### [Given information]

--- START ---

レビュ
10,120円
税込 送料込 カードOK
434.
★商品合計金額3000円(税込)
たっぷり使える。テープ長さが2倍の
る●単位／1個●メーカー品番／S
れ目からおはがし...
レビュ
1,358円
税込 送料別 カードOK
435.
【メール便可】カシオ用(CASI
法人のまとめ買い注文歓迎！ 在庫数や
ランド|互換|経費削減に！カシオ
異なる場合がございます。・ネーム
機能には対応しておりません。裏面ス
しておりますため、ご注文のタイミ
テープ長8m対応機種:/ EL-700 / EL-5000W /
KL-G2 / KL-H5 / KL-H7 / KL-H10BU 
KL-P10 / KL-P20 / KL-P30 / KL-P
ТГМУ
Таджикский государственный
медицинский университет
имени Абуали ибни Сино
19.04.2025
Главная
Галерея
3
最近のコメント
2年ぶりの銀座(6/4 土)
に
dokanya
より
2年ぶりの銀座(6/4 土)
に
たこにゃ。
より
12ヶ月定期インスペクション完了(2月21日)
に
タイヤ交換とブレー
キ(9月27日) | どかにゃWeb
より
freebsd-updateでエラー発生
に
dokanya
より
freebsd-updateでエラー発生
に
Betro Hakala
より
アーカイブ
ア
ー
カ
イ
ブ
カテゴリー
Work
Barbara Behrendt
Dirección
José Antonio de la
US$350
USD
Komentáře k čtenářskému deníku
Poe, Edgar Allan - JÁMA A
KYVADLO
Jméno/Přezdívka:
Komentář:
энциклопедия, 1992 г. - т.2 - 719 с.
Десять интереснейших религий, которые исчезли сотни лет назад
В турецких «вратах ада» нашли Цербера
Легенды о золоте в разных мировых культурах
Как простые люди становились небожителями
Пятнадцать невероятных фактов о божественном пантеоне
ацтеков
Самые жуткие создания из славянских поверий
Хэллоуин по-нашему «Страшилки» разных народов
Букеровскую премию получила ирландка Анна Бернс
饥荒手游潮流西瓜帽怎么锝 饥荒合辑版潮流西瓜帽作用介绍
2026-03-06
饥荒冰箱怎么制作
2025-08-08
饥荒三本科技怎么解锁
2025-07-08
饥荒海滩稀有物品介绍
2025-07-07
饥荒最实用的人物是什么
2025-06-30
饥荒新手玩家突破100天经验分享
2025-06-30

--- END ---
--- START ---

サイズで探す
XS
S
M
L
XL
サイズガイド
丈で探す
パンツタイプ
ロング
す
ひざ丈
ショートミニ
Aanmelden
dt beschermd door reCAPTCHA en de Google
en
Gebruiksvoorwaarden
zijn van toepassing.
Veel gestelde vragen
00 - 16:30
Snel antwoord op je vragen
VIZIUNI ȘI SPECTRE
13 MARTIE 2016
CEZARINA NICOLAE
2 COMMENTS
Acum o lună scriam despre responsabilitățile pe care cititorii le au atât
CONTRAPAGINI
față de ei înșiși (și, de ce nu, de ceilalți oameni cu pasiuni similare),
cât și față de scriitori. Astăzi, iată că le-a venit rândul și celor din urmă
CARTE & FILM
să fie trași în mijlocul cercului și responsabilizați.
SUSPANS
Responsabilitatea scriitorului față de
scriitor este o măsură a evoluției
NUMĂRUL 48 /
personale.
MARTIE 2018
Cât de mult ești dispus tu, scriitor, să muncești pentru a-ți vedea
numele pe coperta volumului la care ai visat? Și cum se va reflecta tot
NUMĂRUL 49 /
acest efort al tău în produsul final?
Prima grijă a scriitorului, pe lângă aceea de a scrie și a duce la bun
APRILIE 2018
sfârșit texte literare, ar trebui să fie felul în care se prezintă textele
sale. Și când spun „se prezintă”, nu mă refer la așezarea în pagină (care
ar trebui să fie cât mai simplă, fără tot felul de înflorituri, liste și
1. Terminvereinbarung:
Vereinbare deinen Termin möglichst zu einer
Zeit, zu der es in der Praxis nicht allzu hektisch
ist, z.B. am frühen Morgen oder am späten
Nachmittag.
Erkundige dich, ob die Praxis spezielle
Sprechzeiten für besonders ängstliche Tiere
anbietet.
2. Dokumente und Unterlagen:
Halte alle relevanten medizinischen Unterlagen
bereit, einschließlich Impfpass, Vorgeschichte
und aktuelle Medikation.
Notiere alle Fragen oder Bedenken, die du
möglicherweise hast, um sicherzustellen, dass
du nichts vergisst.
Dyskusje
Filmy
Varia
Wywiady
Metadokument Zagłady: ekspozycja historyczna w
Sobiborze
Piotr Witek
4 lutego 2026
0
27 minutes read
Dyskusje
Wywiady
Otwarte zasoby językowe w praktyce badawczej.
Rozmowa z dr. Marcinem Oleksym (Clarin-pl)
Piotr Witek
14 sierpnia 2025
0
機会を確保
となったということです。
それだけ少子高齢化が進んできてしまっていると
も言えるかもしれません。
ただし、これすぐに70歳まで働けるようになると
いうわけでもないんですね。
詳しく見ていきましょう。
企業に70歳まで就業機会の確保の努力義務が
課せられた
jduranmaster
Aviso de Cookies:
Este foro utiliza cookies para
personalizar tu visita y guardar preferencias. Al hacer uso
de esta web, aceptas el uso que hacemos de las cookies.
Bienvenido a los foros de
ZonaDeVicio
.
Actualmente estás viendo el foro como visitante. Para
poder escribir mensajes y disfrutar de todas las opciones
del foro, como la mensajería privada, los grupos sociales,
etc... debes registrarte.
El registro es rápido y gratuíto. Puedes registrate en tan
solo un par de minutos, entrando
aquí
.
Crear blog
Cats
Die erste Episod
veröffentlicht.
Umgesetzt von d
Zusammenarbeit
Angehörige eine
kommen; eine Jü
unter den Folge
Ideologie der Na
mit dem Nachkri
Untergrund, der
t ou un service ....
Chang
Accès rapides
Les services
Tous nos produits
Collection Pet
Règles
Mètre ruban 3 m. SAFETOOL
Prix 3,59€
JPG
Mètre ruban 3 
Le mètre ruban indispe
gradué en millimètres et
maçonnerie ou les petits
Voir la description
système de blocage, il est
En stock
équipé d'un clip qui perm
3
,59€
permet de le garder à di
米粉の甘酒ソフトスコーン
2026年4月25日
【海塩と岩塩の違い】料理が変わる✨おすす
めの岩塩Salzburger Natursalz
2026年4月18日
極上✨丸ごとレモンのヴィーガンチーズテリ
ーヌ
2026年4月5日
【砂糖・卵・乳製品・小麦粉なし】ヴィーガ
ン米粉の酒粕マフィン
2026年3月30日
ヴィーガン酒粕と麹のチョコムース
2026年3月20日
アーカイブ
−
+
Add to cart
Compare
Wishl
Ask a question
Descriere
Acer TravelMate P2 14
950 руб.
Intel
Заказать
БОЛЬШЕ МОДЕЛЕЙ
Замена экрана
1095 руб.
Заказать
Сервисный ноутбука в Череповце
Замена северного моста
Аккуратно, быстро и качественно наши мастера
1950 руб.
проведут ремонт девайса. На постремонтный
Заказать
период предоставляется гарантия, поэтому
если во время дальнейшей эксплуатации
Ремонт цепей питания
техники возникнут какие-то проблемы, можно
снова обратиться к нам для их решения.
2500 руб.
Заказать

--- END ---
--- START ---

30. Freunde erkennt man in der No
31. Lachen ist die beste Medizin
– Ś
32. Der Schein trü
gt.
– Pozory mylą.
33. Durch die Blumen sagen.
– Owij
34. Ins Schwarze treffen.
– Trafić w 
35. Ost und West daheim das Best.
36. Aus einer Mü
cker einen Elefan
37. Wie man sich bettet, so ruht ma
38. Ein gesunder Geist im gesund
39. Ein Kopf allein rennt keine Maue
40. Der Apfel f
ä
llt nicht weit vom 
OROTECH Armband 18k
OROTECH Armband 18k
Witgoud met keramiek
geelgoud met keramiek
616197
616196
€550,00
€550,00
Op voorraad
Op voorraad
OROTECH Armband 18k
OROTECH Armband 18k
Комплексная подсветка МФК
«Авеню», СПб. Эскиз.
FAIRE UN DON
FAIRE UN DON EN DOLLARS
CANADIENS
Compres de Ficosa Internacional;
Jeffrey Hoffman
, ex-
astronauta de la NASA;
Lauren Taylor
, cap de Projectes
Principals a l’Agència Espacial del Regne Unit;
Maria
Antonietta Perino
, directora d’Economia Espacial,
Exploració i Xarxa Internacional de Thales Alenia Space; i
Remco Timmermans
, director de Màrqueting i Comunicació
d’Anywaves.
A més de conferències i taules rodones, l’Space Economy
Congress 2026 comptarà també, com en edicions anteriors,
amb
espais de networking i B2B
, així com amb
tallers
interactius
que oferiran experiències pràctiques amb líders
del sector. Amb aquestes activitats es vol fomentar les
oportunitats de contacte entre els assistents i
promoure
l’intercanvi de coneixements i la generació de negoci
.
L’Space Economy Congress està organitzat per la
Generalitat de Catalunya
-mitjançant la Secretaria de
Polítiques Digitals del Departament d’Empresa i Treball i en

--- END ---

### [Task]
Go through the entries above, and wherever a line holds the word "trebui", copy that line.

### [Reply to the task]
sfârșit texte literare, ar trebui să fie felul în care se prezintă textele
ar trebui să fie cât mai simplă, fără tot felul de înflorituri, liste și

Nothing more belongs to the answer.